Keras version: 2.10.0
TensorFlow version: 2.10.0


In [2]:
#importing libraries
import warnings
warnings.filterwarnings("ignore")

import pandas as pd #dataframes 
import numpy as np #linear algebra
import seaborn as sns #visualization
sns.set(color_codes=True)


import plotly.express as px
import plotly.graph_objects as go


import scipy.stats as stats #statistical resources

import matplotlib.pyplot as plt #visualisation 
%matplotlib inline 


from matplotlib import colors
from matplotlib.ticker import PercentFormatter
import matplotlib as mpl

from sklearn.model_selection import train_test_split # importing function to split the data training and test.
from sklearn.preprocessing import MinMaxScaler # Import the MinMaxScaler module from sklearn.preprocessing library
from sklearn.linear_model import LinearRegression # importing to performe linear regression. 
from sklearn.metrics import make_scorer, r2_score # Importing from Metrics module
from sklearn.preprocessing import StandardScaler # standardize the data
from sklearn import metrics # Metrics module from scikit-learn
from sklearn.model_selection import GridSearchCV # importing for hyperparameter tunning
from sklearn.metrics import mean_squared_error # importing mse
from scipy.stats import shapiro

from sklearn.preprocessing import MinMaxScaler
from keras.models import Sequential #last update in python causing dead kernel wehn importing keras functions?
from keras.layers import Dense, LSTM, Dropout, GRU, Bidirectional
from keras.optimizers import SGD
import math
from math import sqrt
from sklearn.metrics import mean_squared_error,mean_absolute_error
from sklearn.metrics import mean_absolute_percentage_error
from scipy.interpolate import interp1d

from sklearn.tree import DecisionTreeRegressor
from sklearn.ensemble import RandomForestRegressor
from sklearn.svm import SVR
from sklearn.ensemble import GradientBoostingRegressor
from sklearn.linear_model import LinearRegression

import statsmodels.api as sm
from statsmodels.tsa.seasonal import seasonal_decompose
from statsmodels.tsa.stattools import acf, pacf
from statsmodels.graphics.tsaplots import plot_acf, plot_pacf



# 1. Load data

For the early stages of this experimentation, 1 year worth of data was available to collect, from 01Feb23 to 29Feb24.

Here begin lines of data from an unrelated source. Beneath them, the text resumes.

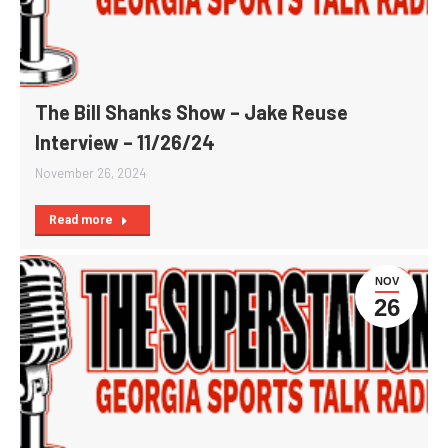
The Bill Shanks Show – Jake Reuse
Interview – 11/26/24
November 26, 2024
Read more
NOV
26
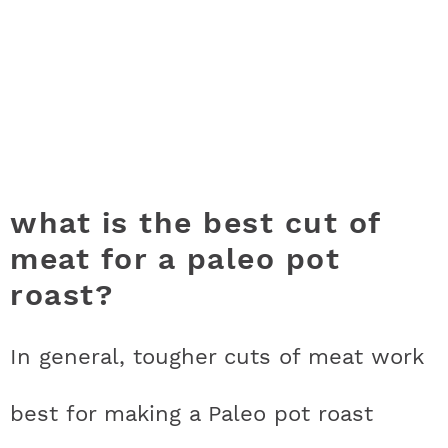
what is the best cut of
meat for a paleo pot
roast?
In general, tougher cuts of meat work
best for making a Paleo pot roast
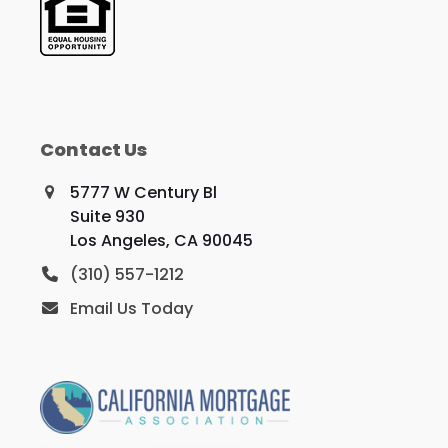
Contact Us
5777 W Century Bl
Suite 930
Los Angeles, CA 90045
(310) 557-1212
Email Us Today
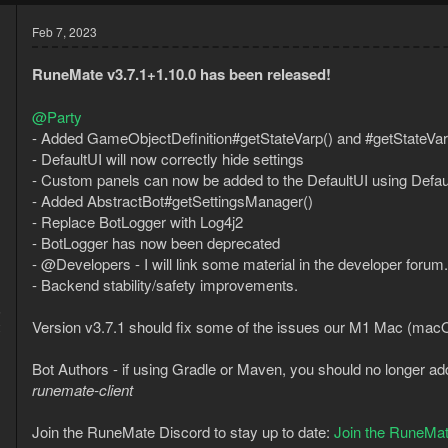
Feb 7, 2023
RuneMate v3.7.1+1.10.0 has been released!
@Party
- Added GameObjectDefinition#getStateVarp() and #getStateVarb
- DefaultUI will now correctly hide settings
- Custom panels can now be added to the DefaultUI using Defa
- Added AbstractBot#getSettingsManager()
- Replace BotLogger with Log4j2
- BotLogger has now been deprecated
- @Developers - I will link some material in the developer forum.
- Backend stability/safety improvements.
5
Version v3.7.1 should fix some of the issues our M1 Mac (mac
2
Bot Authors - if using Gradle or Maven, you should no longer ad
runemate-client
Join the RuneMate Discord to stay up to date:
Join the RuneMat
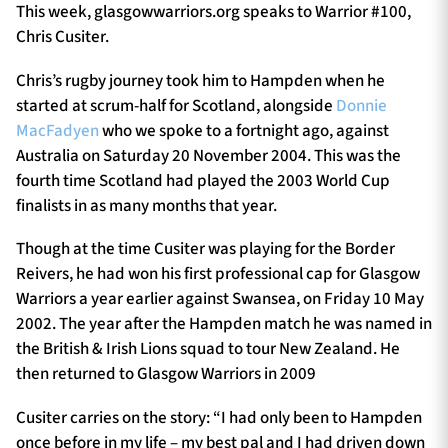
This week, glasgowwarriors.org speaks to Warrior #100,
Chris Cusiter.
Chris’s rugby journey took him to Hampden when he
started at scrum-half for Scotland, alongside
Donnie
MacFadyen
who we spoke to a fortnight ago, against
Australia on Saturday 20 November 2004. This was the
fourth time Scotland had played the 2003 World Cup
finalists in as many months that year.
Though at the time Cusiter was playing for the Border
Reivers, he had won his first professional cap for Glasgow
Warriors a year earlier against Swansea, on Friday 10 May
2002. The year after the Hampden match he was named in
the British & Irish Lions squad to tour New Zealand. He
then returned to Glasgow Warriors in 2009
Cusiter carries on the story: “I had only been to Hampden
once before in my life – my best pal and I had driven down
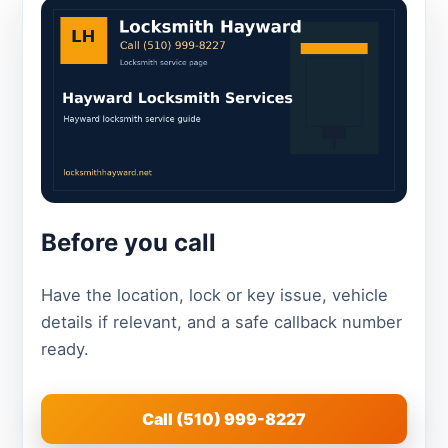
Before you call
Have the location, lock or key issue, vehicle
details if relevant, and a safe callback number
ready.
Call (510) 999-8227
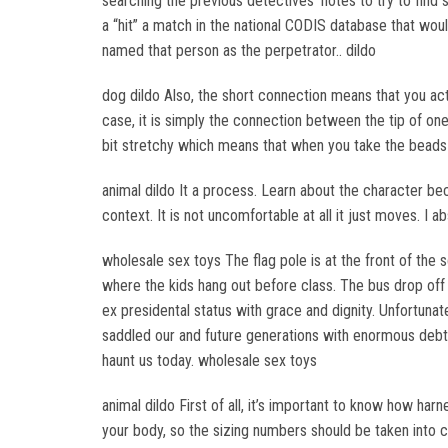
searching the previous detectives’ notes to try to find
a “hit” a match in the national CODIS database that wo
named that person as the perpetrator.. dildo
dog dildo Also, the short connection means that you actua
case, it is simply the connection between the tip of one 
bit stretchy which means that when you take the beads ou
animal dildo It a process. Learn about the character bec
context. It is not uncomfortable at all it just moves. I 
wholesale sex toys The flag pole is at the front of the 
where the kids hang out before class. The bus drop off a
ex presidental status with grace and dignity. Unfortunat
saddled our and future generations with enormous debt,
haunt us today. wholesale sex toys
animal dildo First of all, it’s important to know how ha
your body, so the sizing numbers should be taken into co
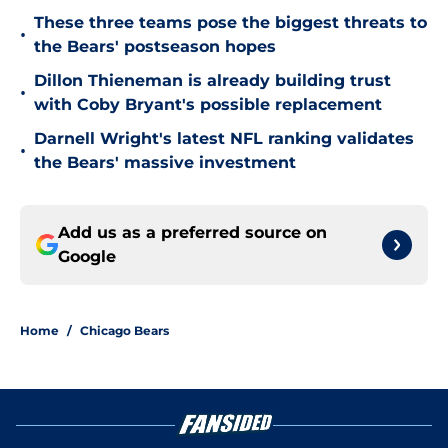
These three teams pose the biggest threats to
•
the Bears' postseason hopes
Dillon Thieneman is already building trust
•
with Coby Bryant's possible replacement
Darnell Wright's latest NFL ranking validates
•
the Bears' massive investment
Add us as a preferred source on
Google
Home
/
Chicago Bears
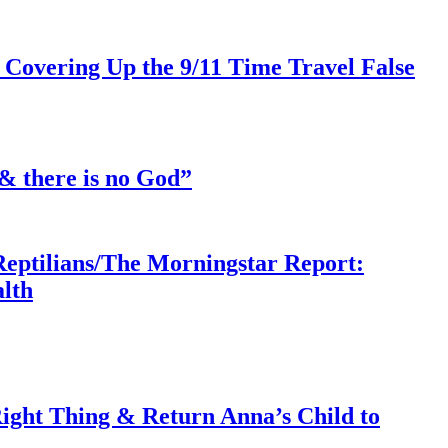
 Covering Up the 9/11 Time Travel False
& there is no God”
Reptilians/The Morningstar Report:
lth
ght Thing & Return Anna’s Child to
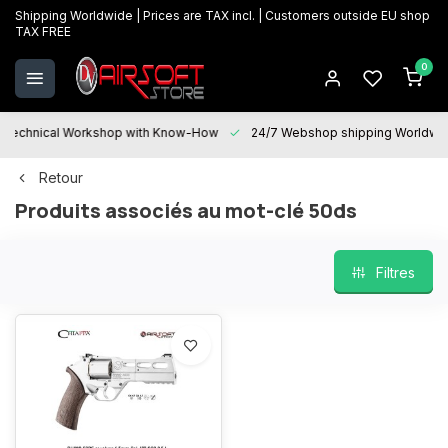
Shipping Worldwide | Prices are TAX incl. | Customers outside EU shop
TAX FREE
0
Technical Workshop with Know-How
24/7 Webshop shipping Worldwi
Retour
Produits associés au mot-clé 50ds
Filtres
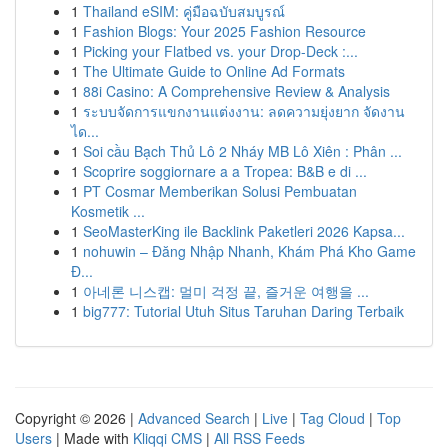
1
Thailand eSIM: คู่มือฉบับสมบูรณ์
1
Fashion Blogs: Your 2025 Fashion Resource
1
Picking your Flatbed vs. your Drop-Deck :...
1
The Ultimate Guide to Online Ad Formats
1
88i Casino: A Comprehensive Review & Analysis
1
ระบบจัดการแขกงานแต่งงาน: ลดความยุ่งยาก จัดงาน
ได...
1
Soi cầu Bạch Thủ Lô 2 Nháy MB Lô Xiên : Phân ...
1
Scoprire soggiornare a a Tropea: B&B e di ...
1
PT Cosmar Memberikan Solusi Pembuatan
Kosmetik ...
1
SeoMasterKing ile Backlink Paketleri 2026 Kapsa...
1
nohuwin – Đăng Nhập Nhanh, Khám Phá Kho Game
Đ...
1
아네론 니스캡: 멀미 걱정 끝, 즐거운 여행을 ...
1
big777: Tutorial Utuh Situs Taruhan Daring Terbaik
Copyright © 2026 |
Advanced Search
|
Live
|
Tag Cloud
|
Top
Users
| Made with
Kliqqi CMS
|
All RSS Feeds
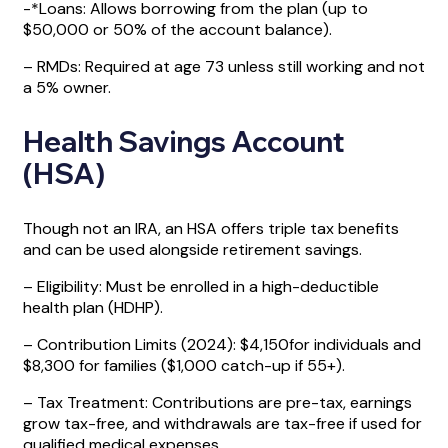
-*Loans: Allows borrowing from the plan (up to
$50,000 or 50% of the account balance).
– RMDs: Required at age 73 unless still working and not
a 5% owner.
Health Savings Account
(HSA)
Though not an IRA, an HSA offers triple tax benefits
and can be used alongside retirement savings.
– Eligibility: Must be enrolled in a high-deductible
health plan (HDHP).
– Contribution Limits (2024): $4,150for individuals and
$8,300 for families ($1,000 catch-up if 55+).
– Tax Treatment: Contributions are pre-tax, earnings
grow tax-free, and withdrawals are tax-free if used for
qualified medical expenses.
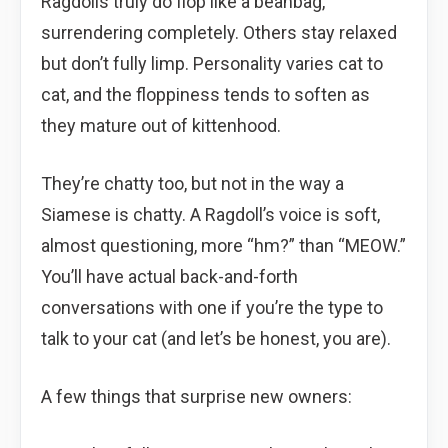
Ragdolls truly do flop like a beanbag,
surrendering completely. Others stay relaxed
but don’t fully limp. Personality varies cat to
cat, and the floppiness tends to soften as
they mature out of kittenhood.
They’re chatty too, but not in the way a
Siamese is chatty. A Ragdoll’s voice is soft,
almost questioning, more “hm?” than “MEOW.”
You’ll have actual back-and-forth
conversations with one if you’re the type to
talk to your cat (and let’s be honest, you are).
A few things that surprise new owners:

This section will review the original dataset compiled with data from feb 23 to feb 24.




A few thingsobserved when importing the raw files: 

- Column mismatch: Assuming all files have the same column names and order. This can lead to errors when merging DataFrames with different structures.



Since then, ICO has released additional months that will be included in the dataframe, considering the timeframe from march to september 2024 as a way to feed more data to the models. 


In [3]:
# Read the CSV file 
icip_data = pd.read_csv("icip_df.csv")

# View the first 5 rows
icip_data.head()

Unnamed: 0,date,I-CIP,colombian_milds,other_milds,brazilian_nat,robustas,year,month
0,2023-02-01,171.43,235.92,223.22,191.65,102.31,2023,2
1,2023-02-02,172.5,237.34,226.26,192.86,102.0,2023,2
2,2023-02-03,169.47,232.24,221.86,188.61,101.52,2023,2
3,2023-02-06,171.29,235.17,224.8,190.77,102.02,2023,2
4,2023-02-07,172.14,235.65,226.72,191.92,102.1,2023,2


### Checking  additional data from March/24 to September/24 before combining to main dataframe 

In [4]:
import os
# List all the files in the folder
os.listdir("icip_24") 

['I-CIP_September_2024.csv',
 'I-CIP_August_2024.csv',
 'I-CIP_April_2024.csv',
 'I-CIP_March_2024.csv',
 'I-CIP_May_2024.csv',
 'I-CIP_July_2024.csv',
 'I-CIP_June_2024.csv']

In [5]:
#create for loop to import csv files from the folder with less comands.

# create an empty list to store dfs
dataframes = []

# path to folder where csv files are (in this case same directory)
folder_path = "icip_24"


# to import CSV starting from the third row, skipping the first two
def import_csv(filepath):
    return pd.read_csv(filepath, skiprows=2)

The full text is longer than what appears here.